PROVIDED RECORDS:
--------
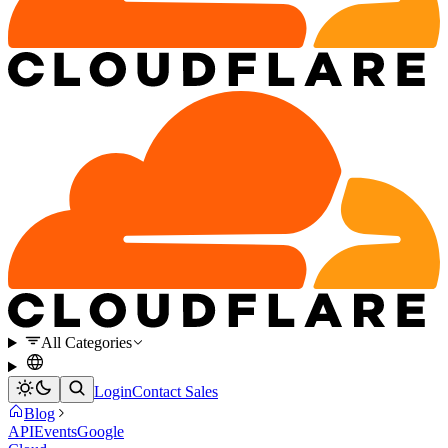
All Categories
Login
Contact Sales
Blog
API
Events
Google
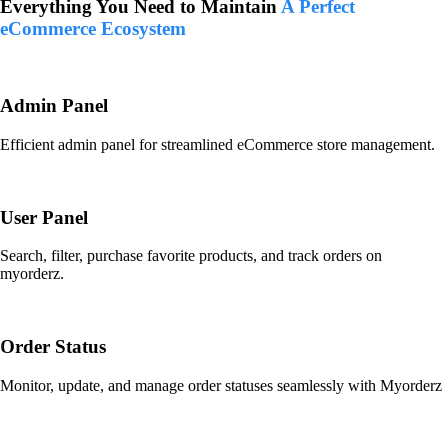
Everything You Need to Maintain
A Perfect
eCommerce Ecosystem
Admin Panel
Efficient admin panel for streamlined eCommerce store management.
User Panel
Search, filter, purchase favorite products, and track orders on
myorderz.
Order Status
Monitor, update, and manage order statuses seamlessly with Myorderz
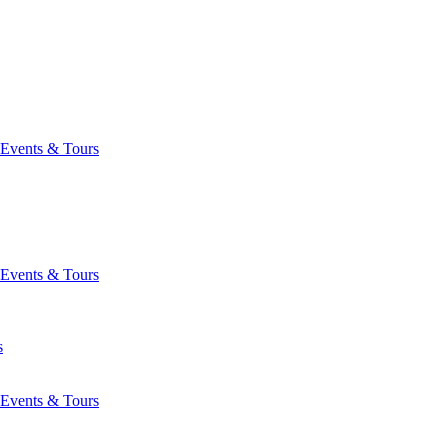
Events & Tours
Events & Tours
s
Events & Tours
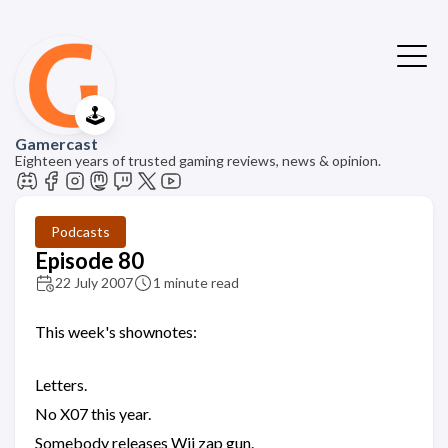
🕹️
Gamercast
Eighteen years of trusted gaming reviews, news & opinion.
Podcasts
Episode 80
22 July 2007
1 minute read
This week's shownotes:
Letters.
No X07 this year.
Somebody releases Wii zap gun.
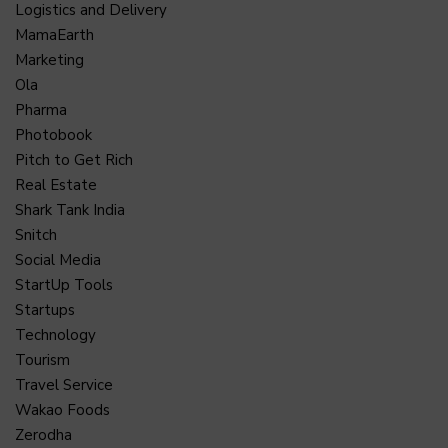
Logistics and Delivery
MamaEarth
Marketing
Ola
Pharma
Photobook
Pitch to Get Rich
Real Estate
Shark Tank India
Snitch
Social Media
StartUp Tools
Startups
Technology
Tourism
Travel Service
Wakao Foods
Zerodha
--------
YOUR INSTRUCTIONS: The records above are to be repeated word for word, with the pictures omitted.

OUTPUT FOR THIS TASK:
All Categories
Login
Contact Sales
Blog
API
Events
Google
Everything You Need to Maintain
A Perfect
eCommerce Ecosystem
Admin Panel
Efficient admin panel for streamlined eCommerce store management.
User Panel
Search, filter, purchase favorite products, and track orders on
myorderz.
Order Status
Monitor, update, and manage order statuses seamlessly with Myorderz
Events & Tours
Events & Tours
s
Events & Tours
🕹️
Gamercast
Eighteen years of trusted gaming reviews, news & opinion.
Podcasts
Episode 80
22 July 2007
1 minute read
This week's shownotes:
Letters.
No X07 this year.
Somebody releases Wii zap gun.
Logistics and Delivery
MamaEarth
Marketing
Ola
Pharma
Photobook
Pitch to Get Rich
Real Estate
Shark Tank India
Snitch
Social Media
StartUp Tools
Startups
Technology
Tourism
Travel Service
Wakao Foods
Zerodha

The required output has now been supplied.